There came a flash, a glittering of light like a fire's light seen from inside a dark room. Liath blinked; the horses staggered, whinnying in terror, and she clung helplessly as her gelding bucked once before calming. Manfred, a hand flung over his eyes, was almost thrown.

The Eika faltered, but only from a lope to a trot. A moment later, far away, a rumbling sounded that ended in a sharp clap as loud as a peal of thunder.

"Lady's Blood," swore Wolfhere, "there's sorcery at work among the Eika. Liath, you must get in to the city, whatever happens to us. Do not hesitate or falter. When you win free, if I am dead, take yourself to the convent of St. Valeria and there throw yourself on the mercy of the Convent Mother. She will give you safekeeping."

The outrunners of the Eika force had reached the bridge, and they gathered, forming a wall with their shields. She was still too far away to see the walls clearly, to see if anyone moved there, if anyone had noticed their plight.

Manfred settled his horse. He and Wolfhere exchanged a glance, and then the young man pressed his horse forward, galloping hard for the line.

"Straight after him!" cried Wolfhere. "And mind you not what you see."

But she saw nothing, though she felt a tingling on her back and a slap of cold air against her cheeks. Manfred's head and shoulders were abruptly invested with the tiny winkings of a thousand firebugs, but the sight faded against the red serpent shields, the Eika setting their trap and awaiting their prey, raising their spears.

She saw behind the Eika soldiers the stone and timber bridge, the gulf of air beneath, where the steep banks fell away to the river's edge, and beyond, so close now that she
could
see figures standing along the parapet, the walls of Gent.

Without warning, the gates of Gent mawed open with a horrible screeching din.

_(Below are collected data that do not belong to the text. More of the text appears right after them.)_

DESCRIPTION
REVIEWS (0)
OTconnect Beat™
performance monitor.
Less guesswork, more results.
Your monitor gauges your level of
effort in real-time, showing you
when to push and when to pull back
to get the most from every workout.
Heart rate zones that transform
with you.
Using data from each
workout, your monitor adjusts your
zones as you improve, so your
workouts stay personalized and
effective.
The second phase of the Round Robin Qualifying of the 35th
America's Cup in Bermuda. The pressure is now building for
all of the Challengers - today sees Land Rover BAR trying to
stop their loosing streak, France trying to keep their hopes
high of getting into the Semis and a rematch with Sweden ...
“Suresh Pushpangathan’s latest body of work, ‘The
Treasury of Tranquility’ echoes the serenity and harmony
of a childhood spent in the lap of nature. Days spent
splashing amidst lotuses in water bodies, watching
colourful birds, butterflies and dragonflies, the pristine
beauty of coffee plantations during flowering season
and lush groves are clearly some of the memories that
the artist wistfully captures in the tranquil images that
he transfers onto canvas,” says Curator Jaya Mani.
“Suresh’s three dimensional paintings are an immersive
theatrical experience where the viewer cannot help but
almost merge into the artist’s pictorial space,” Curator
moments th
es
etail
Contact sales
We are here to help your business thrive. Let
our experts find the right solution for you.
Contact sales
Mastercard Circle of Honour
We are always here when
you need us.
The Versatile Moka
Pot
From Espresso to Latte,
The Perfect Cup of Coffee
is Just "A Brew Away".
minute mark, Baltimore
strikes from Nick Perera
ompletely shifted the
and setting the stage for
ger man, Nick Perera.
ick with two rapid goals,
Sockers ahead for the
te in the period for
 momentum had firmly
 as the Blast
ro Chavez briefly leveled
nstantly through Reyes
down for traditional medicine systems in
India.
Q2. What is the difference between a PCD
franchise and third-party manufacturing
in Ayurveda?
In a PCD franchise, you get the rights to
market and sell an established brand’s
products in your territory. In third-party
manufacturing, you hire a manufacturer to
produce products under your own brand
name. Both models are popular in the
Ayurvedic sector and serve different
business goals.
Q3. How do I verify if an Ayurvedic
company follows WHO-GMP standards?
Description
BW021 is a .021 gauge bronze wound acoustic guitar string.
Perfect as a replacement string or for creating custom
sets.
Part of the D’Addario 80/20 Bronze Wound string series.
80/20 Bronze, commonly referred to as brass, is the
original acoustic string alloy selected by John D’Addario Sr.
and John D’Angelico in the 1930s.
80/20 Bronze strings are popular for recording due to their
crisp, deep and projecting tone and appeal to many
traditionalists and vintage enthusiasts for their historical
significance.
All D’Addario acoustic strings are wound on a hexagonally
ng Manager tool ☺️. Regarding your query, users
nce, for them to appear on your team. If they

And out from the city rode Dragons.

Thy charged at full tilt, lances lowered, teardrop shields as metal-gray as the lowering clouds, all blended together with the steady rain. The only colors were the red serpents and yellow shields of the Eika, the gold tabards of the Dragons as bright as if the sun had emerged, and the brass fittings on their helms like the masks of war.

The Dragons hit with an impact Liath felt as a shuddering in the air. A few broke all the way through and, rather than turning to aid their fellows now struggling with sword and ax against the Eika who had not gone down, they kept coming, heading for the three Eagles. Behind them, the second wave of Dragons hit the disintegrating Eika line. They did not bear lances but rather struck with swords and heavy axes. More Eika swarmed up from the river's banks, and the melee swirled off the bridge and spread out into the fields on either side, a terrible ringing clash. Dogs leaped -and ripped at Dragons and horses alike.

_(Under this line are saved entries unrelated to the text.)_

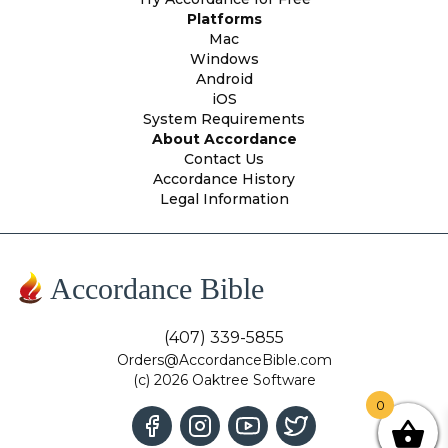
Platforms
Mac
Windows
Android
iOS
System Requirements
About Accordance
Contact Us
Accordance History
Legal Information
Accordance Bible
(407) 339-5855
Orders@AccordanceBible.com
(c) 2026 Oaktree Software
0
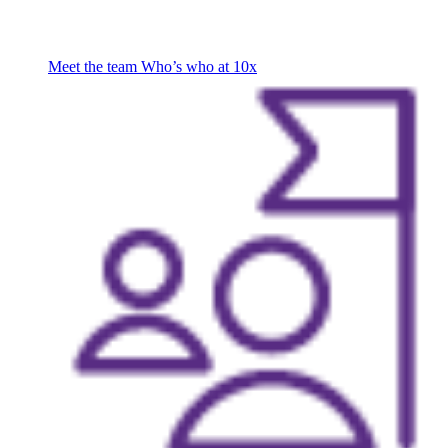
Meet the team
Who’s who at 10x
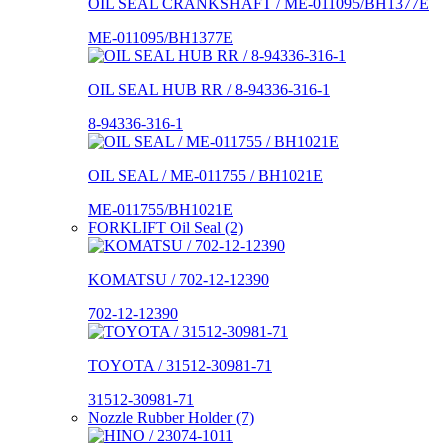
OIL SEAL CRANKSHAFT / ME-011095/BH1377E
ME-011095/BH1377E
OIL SEAL HUB RR / 8-94336-316-1
8-94336-316-1
OIL SEAL / ME-011755 / BH1021E
ME-011755/BH1021E
FORKLIFT Oil Seal (2)
KOMATSU / 702-12-12390
702-12-12390
TOYOTA / 31512-30981-71
31512-30981-71
Nozzle Rubber Holder (7)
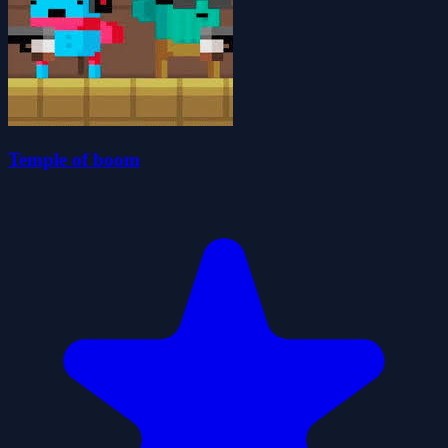
Temple of boom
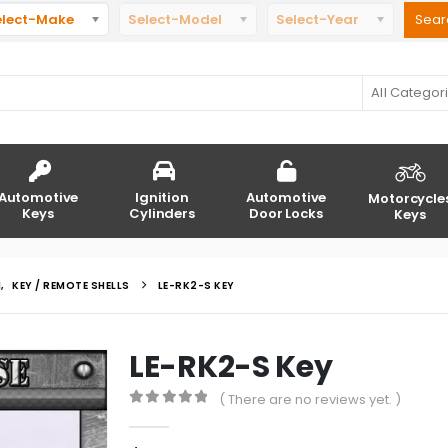
elect-Make
Select-Model
Select-Year
All Categor
Automotive
Ignition
Automotive
Motorcycle
Keys
Cylinders
Door Locks
Keys
N
,
KEY / REMOTE SHELLS
LE-RK2-S KEY
LE-RK2-S Key
( There are no reviews yet. )
0
out of 5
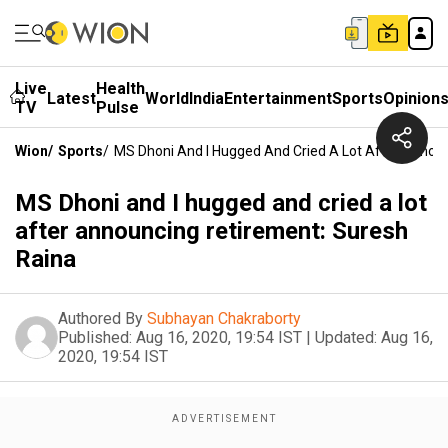
Live
Health
Latest
World
India
Entertainment
Sports
Opinion
TV
Pulse
Wion
/
Sports
/
MS Dhoni And I Hugged And Cried A Lot After Annou
MS Dhoni and I hugged and cried a lot
after announcing retirement: Suresh
Raina
Authored By
Subhayan Chakraborty
Published:
Aug 16, 2020, 19:54 IST
|
Updated:
Aug 16,
2020, 19:54 IST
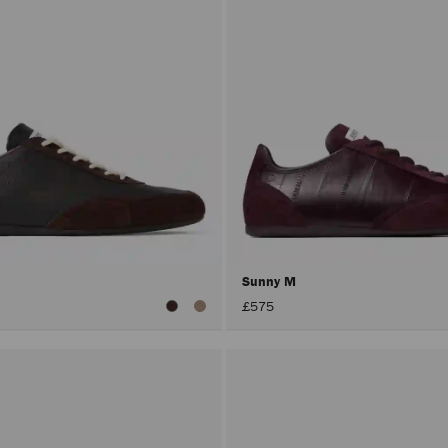
Sunny M
£575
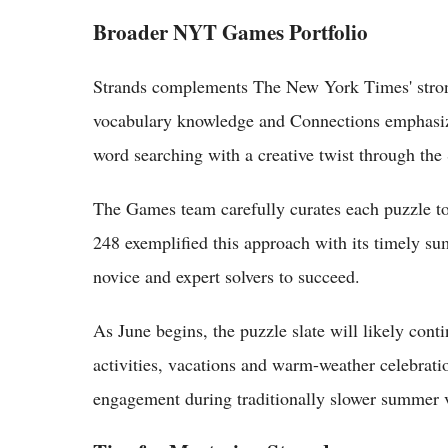
Broader NYT Games Portfolio
Strands complements The New York Times' strong
vocabulary knowledge and Connections emphasize
word searching with a creative twist through th
The Games team carefully curates each puzzle to
248 exemplified this approach with its timely su
novice and expert solvers to succeed.
As June begins, the puzzle slate will likely cont
activities, vacations and warm-weather celebrati
engagement during traditionally slower summer 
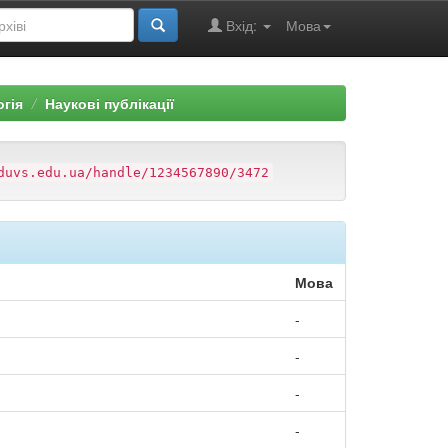
Вхід:
Мова
огія
Наукові публікації
duvs.edu.ua/handle/1234567890/3472
Мова
-
-
-
-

Six Dragons pounded up and wheeled round, forming into a loose wedge.

"Behind us," shouted the man who was surely their leader. The broach which clasped his cloak at his right shoulder sparkled with jewels. A golden torque encircled his neck: the mark of a prince of the royal line. His gaze touched on Liath.

She stared, though she could see nothing of his face except his eyes, as green as jade. His helmet was not fitted with brass decoration, like those worn by his soldiers. It was inlaid with gold to form the aspect of a dragon, terrible to look on and yet, together with the other Dragons, all iron and gold and black, beautiful to look on.

Then they were moving back toward the fight. The two soldiers in front of her lowered their lances as Eika sprinted out into the roadway to block them. The weight of their horses drove them through. An Eika sprang up from the roadway and flung itself forward, ax raised high, toward the unarmored Wolfhere. The prince leaned right and cut across Wolfhere's path, swung so strong a blow he cleaved the creature's head from its neck. But more Eika came, and more yet, swarming toward the prince like bees drawn to honey or wild dogs to the hope of a fresh kill. The fighting pressed close all around them, and Liath hunched down, mumbling silent prayers. Manfred stuck one with his spear and then, as another climbed closer and the horses got bogged down in bodies and in the melee, lost it as the Eika fell away off the raised roadway.